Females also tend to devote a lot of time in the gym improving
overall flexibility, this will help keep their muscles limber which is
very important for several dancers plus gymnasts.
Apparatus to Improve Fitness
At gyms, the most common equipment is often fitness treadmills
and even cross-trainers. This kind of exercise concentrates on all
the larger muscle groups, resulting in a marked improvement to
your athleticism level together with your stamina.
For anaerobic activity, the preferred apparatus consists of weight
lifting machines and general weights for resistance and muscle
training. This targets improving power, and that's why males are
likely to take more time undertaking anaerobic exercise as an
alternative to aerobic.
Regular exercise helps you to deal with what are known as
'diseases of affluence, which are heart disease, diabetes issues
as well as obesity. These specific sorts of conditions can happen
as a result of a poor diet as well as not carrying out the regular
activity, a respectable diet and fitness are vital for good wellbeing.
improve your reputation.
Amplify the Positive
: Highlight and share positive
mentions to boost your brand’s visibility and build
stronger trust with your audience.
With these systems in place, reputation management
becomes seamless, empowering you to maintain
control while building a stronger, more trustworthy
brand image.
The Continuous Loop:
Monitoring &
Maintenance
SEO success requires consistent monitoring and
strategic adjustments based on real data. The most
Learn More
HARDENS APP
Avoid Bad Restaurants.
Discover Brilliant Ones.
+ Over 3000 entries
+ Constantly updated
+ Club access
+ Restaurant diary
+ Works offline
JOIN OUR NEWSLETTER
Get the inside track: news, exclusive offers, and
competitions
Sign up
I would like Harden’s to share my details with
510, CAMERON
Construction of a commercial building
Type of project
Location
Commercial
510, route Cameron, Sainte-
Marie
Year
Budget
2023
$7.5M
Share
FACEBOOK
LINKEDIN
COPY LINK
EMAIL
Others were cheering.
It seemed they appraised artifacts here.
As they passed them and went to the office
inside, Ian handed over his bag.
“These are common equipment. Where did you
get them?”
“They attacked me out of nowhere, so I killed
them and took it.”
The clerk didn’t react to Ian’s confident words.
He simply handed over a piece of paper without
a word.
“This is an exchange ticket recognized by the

***

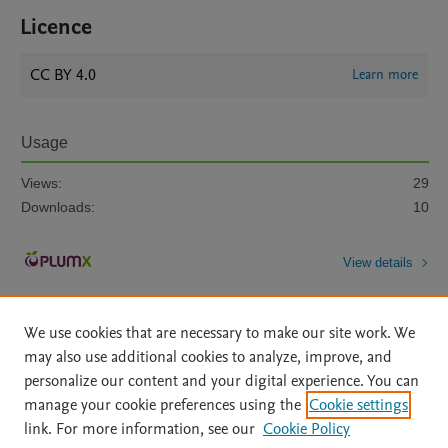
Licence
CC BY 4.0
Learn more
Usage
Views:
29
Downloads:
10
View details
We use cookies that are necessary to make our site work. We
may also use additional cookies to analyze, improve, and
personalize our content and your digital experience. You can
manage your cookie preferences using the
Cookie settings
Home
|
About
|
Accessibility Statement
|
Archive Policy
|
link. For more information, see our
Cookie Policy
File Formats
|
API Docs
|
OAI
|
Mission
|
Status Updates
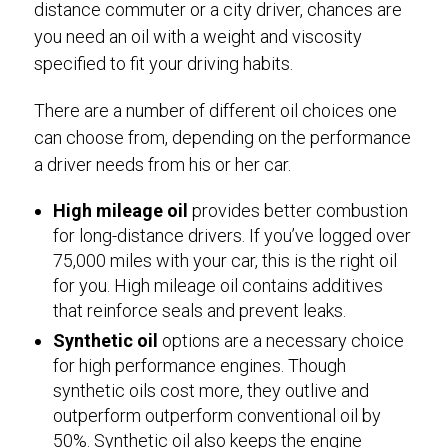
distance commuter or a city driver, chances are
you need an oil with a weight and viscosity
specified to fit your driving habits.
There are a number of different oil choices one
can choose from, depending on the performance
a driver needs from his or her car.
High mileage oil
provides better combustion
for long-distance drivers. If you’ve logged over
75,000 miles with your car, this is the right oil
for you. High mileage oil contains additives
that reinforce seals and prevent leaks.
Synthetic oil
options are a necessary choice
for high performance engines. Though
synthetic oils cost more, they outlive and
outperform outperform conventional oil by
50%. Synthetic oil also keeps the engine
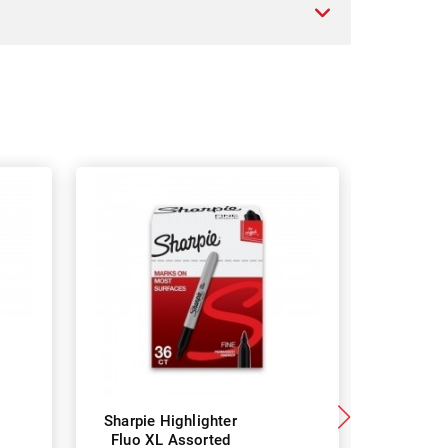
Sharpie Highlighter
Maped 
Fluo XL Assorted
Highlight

***

Which lines above run from the one containing "as well as obesity." to the one containing "recognized by the"? Give them again exactly, both ends included.

= Answer section =
as well as obesity. These specific sorts of conditions can happen
as a result of a poor diet as well as not carrying out the regular
activity, a respectable diet and fitness are vital for good wellbeing.
improve your reputation.
Amplify the Positive
: Highlight and share positive
mentions to boost your brand’s visibility and build
stronger trust with your audience.
With these systems in place, reputation management
becomes seamless, empowering you to maintain
control while building a stronger, more trustworthy
brand image.
The Continuous Loop:
Monitoring &
Maintenance
SEO success requires consistent monitoring and
strategic adjustments based on real data. The most
Learn More
HARDENS APP
Avoid Bad Restaurants.
Discover Brilliant Ones.
+ Over 3000 entries
+ Constantly updated
+ Club access
+ Restaurant diary
+ Works offline
JOIN OUR NEWSLETTER
Get the inside track: news, exclusive offers, and
competitions
Sign up
I would like Harden’s to share my details with
510, CAMERON
Construction of a commercial building
Type of project
Location
Commercial
510, route Cameron, Sainte-
Marie
Year
Budget
2023
$7.5M
Share
FACEBOOK
LINKEDIN
COPY LINK
EMAIL
Others were cheering.
It seemed they appraised artifacts here.
As they passed them and went to the office
inside, Ian handed over his bag.
“These are common equipment. Where did you
get them?”
“They attacked me out of nowhere, so I killed
them and took it.”
The clerk didn’t react to Ian’s confident words.
He simply handed over a piece of paper without
a word.
“This is an exchange ticket recognized by the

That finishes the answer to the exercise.